Material provided
>>>>>

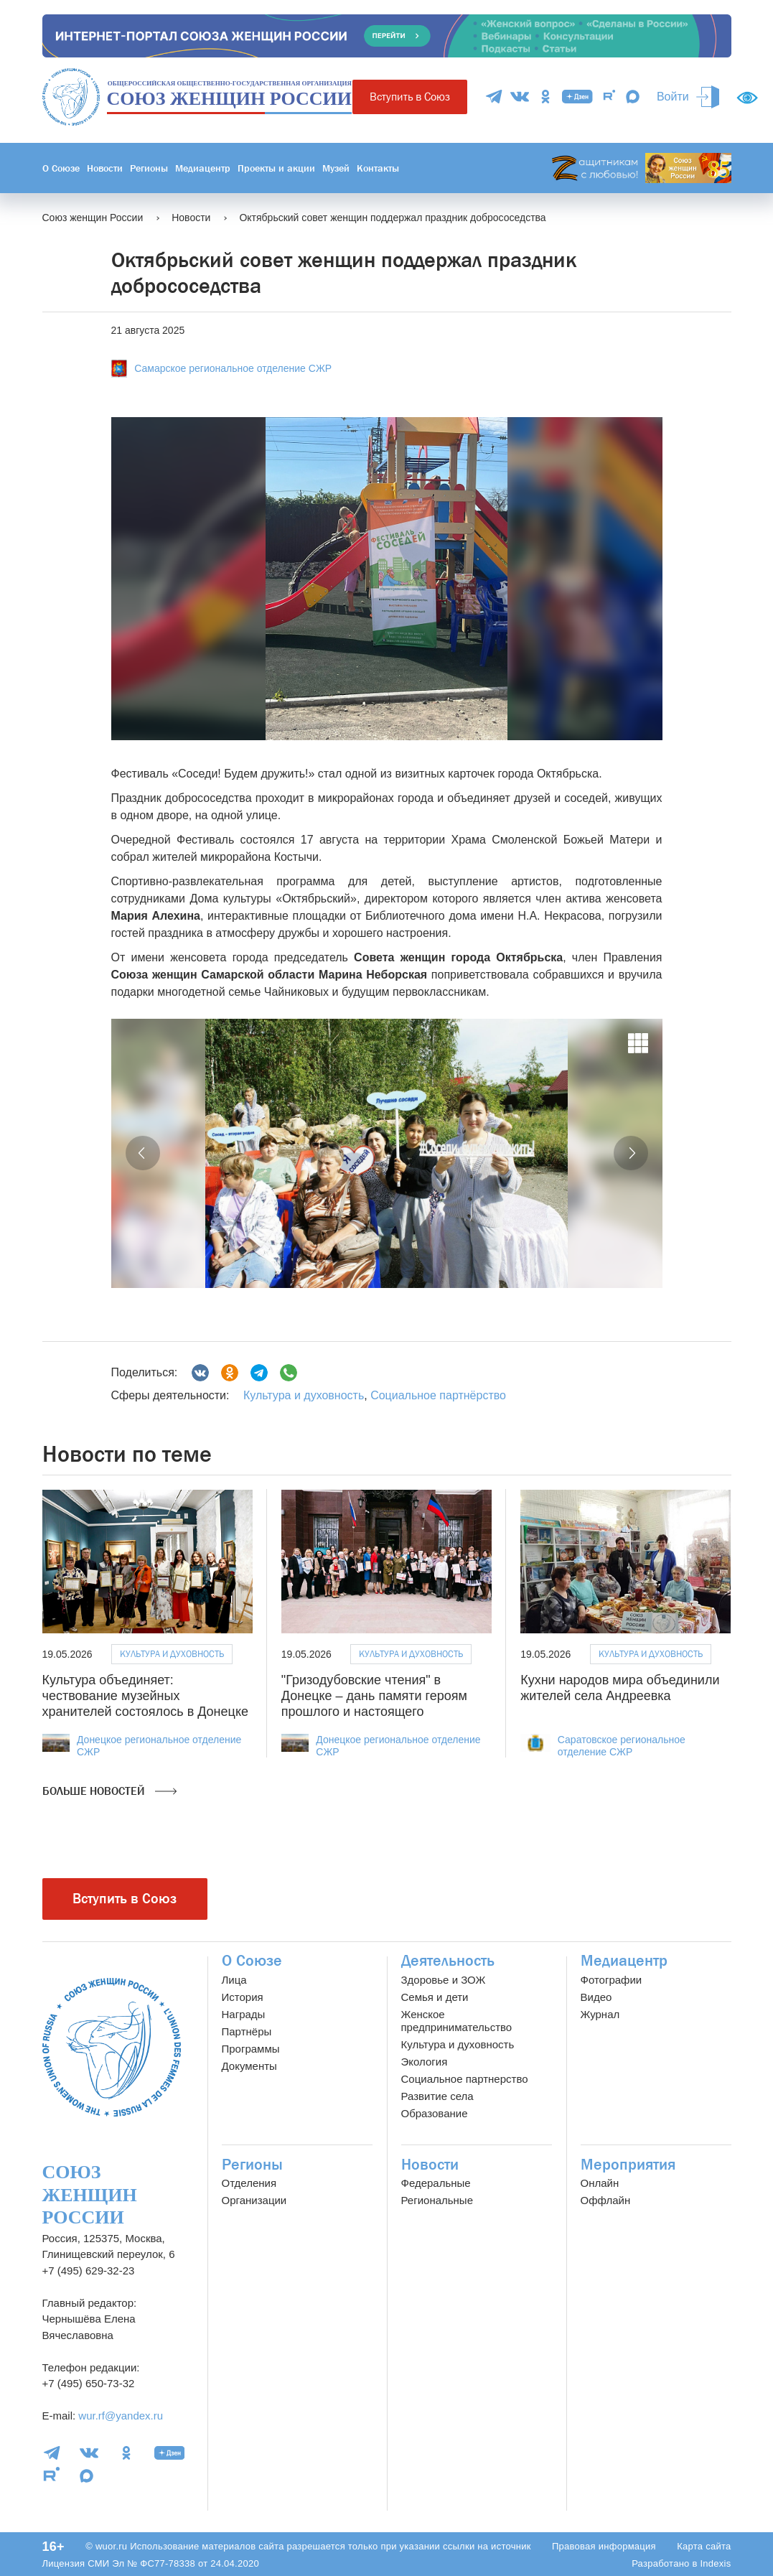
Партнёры (247, 2031)
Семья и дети (435, 1997)
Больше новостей (109, 1791)
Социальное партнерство (464, 2079)
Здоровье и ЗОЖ (443, 1980)
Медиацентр (202, 168)
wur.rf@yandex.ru (120, 2415)
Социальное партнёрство (438, 1395)
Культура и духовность (303, 1395)
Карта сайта (704, 2546)
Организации (254, 2200)
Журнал (600, 2014)
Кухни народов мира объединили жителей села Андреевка (619, 1688)
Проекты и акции (276, 168)
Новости (105, 168)
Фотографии (611, 1980)
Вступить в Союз (410, 96)
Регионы (149, 168)
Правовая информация (604, 2546)
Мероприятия (628, 2164)
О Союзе (61, 168)
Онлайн (600, 2183)
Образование (434, 2113)
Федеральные (436, 2183)
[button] (143, 1153)
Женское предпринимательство (456, 2020)
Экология (424, 2061)
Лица (234, 1980)
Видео (596, 1997)
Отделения (249, 2183)
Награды (244, 2014)
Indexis (715, 2563)
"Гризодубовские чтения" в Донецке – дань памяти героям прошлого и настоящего (374, 1695)
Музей (336, 168)
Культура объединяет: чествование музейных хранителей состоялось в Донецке (145, 1695)
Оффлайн (606, 2200)
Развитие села (437, 2096)
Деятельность (448, 1960)
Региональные (437, 2200)
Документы (249, 2066)
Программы (251, 2049)
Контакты (378, 168)
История (242, 1997)
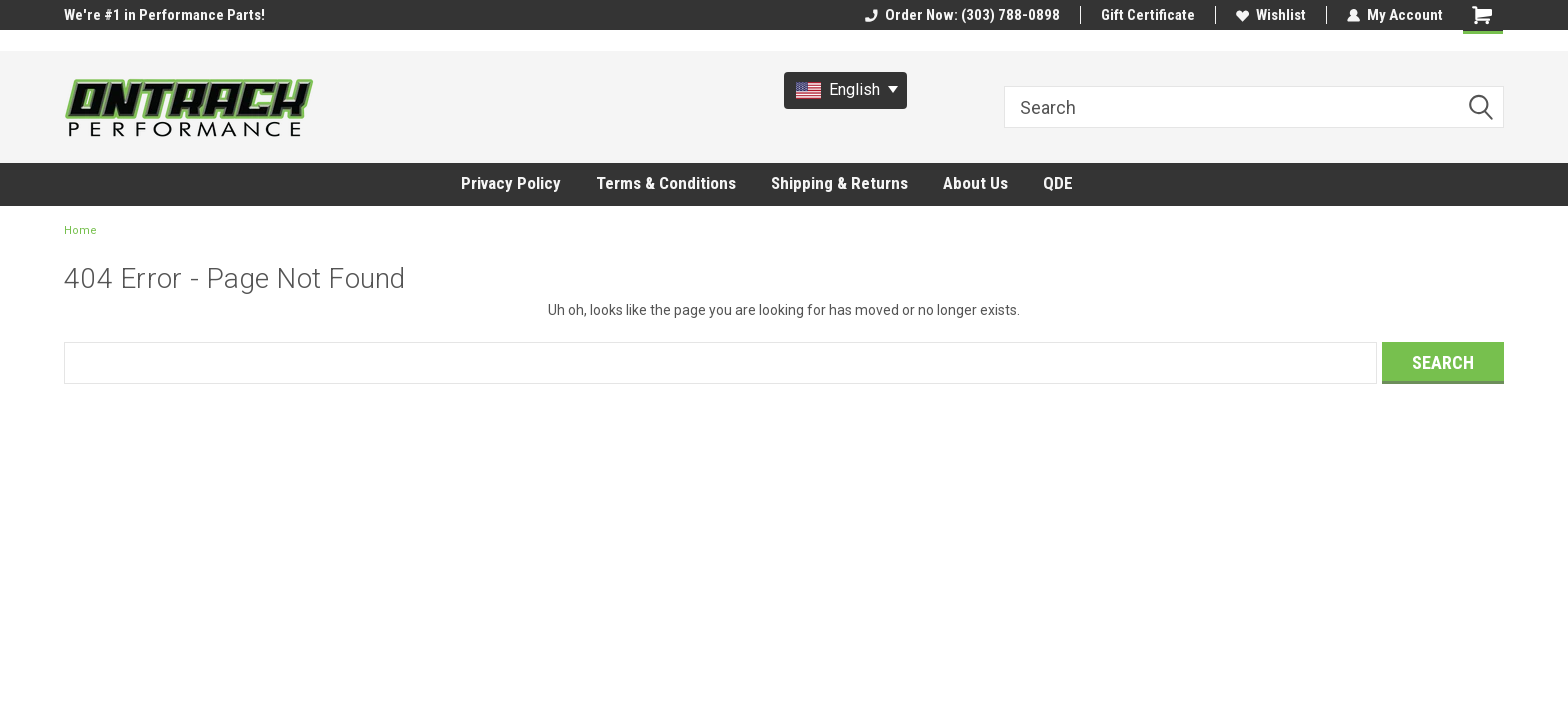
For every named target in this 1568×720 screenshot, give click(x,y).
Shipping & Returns (839, 183)
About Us (975, 183)
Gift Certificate (1148, 15)
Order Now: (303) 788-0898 (962, 15)
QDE (1058, 183)
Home (80, 230)
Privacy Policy (511, 183)
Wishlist (1271, 15)
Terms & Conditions (666, 183)
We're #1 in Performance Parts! (164, 15)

<<<<<

What the task requires
Without changing a word, retype the data above and omit its pictures.

Exercise result
Партнёры (247, 2031)
Семья и дети (435, 1997)
Больше новостей (109, 1791)
Социальное партнерство (464, 2079)
Здоровье и ЗОЖ (443, 1980)
Медиацентр (202, 168)
wur.rf@yandex.ru (120, 2415)
Социальное партнёрство (438, 1395)
Культура и духовность (303, 1395)
Карта сайта (704, 2546)
Организации (254, 2200)
Журнал (600, 2014)
Кухни народов мира объединили жителей села Андреевка (619, 1688)
Проекты и акции (276, 168)
Новости (105, 168)
Фотографии (611, 1980)
Вступить в Союз (410, 96)
Регионы (149, 168)
Правовая информация (604, 2546)
Мероприятия (628, 2164)
О Союзе (61, 168)
Онлайн (600, 2183)
Образование (434, 2113)
Федеральные (436, 2183)
[button] (143, 1153)
Женское предпринимательство (456, 2020)
Экология (424, 2061)
Лица (234, 1980)
Видео (596, 1997)
Отделения (249, 2183)
Награды (244, 2014)
Indexis (715, 2563)
"Гризодубовские чтения" в Донецке – дань памяти героям прошлого и настоящего (374, 1695)
Музей (336, 168)
Культура объединяет: чествование музейных хранителей состоялось в Донецке (145, 1695)
Оффлайн (606, 2200)
Развитие села (437, 2096)
Деятельность (448, 1960)
Региональные (437, 2200)
Документы (249, 2066)
Программы (251, 2049)
Контакты (378, 168)
История (242, 1997)
For every named target in this 1568×720 screenshot, give click(x,y).
Shipping & Returns (839, 183)
About Us (975, 183)
Gift Certificate (1148, 15)
Order Now: (303) 788-0898 (962, 15)
QDE (1058, 183)
Home (80, 230)
Privacy Policy (511, 183)
Wishlist (1271, 15)
Terms & Conditions (666, 183)
We're #1 in Performance Parts! (164, 15)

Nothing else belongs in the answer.